■ **WHAT IS BEING ASKED**
For every line in the entries that contains "vėžio", show the whole line.

■ **EXERCISE MATERIAL**
━━━━━━━━━━━━━━━━
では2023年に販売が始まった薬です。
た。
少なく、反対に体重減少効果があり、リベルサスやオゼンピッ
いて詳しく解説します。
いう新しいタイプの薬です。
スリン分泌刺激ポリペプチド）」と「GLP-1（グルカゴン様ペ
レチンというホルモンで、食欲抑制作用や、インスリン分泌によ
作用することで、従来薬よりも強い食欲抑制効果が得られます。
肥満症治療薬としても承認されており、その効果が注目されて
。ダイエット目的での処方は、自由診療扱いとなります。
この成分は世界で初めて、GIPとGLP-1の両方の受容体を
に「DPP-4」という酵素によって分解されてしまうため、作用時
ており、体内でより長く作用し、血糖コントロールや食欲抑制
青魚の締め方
━━━━━━━━━━━━━━━━
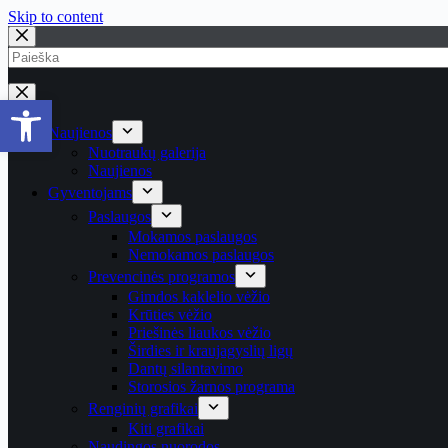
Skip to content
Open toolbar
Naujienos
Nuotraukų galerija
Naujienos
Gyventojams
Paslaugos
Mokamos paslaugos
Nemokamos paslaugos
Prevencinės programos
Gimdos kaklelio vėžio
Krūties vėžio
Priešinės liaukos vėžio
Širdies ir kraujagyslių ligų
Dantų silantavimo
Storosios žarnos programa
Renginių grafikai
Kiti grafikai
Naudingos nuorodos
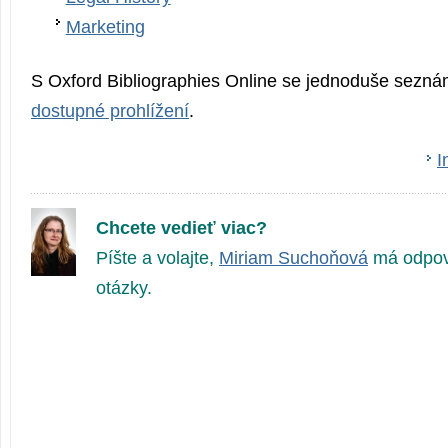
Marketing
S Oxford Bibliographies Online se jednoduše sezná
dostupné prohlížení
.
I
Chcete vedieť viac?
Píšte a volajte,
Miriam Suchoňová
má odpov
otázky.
━━━━━━━━━━━━━━━━
■ **WRITTEN ANSWER**
Gimdos kaklelio vėžio
Krūties vėžio
Priešinės liaukos vėžio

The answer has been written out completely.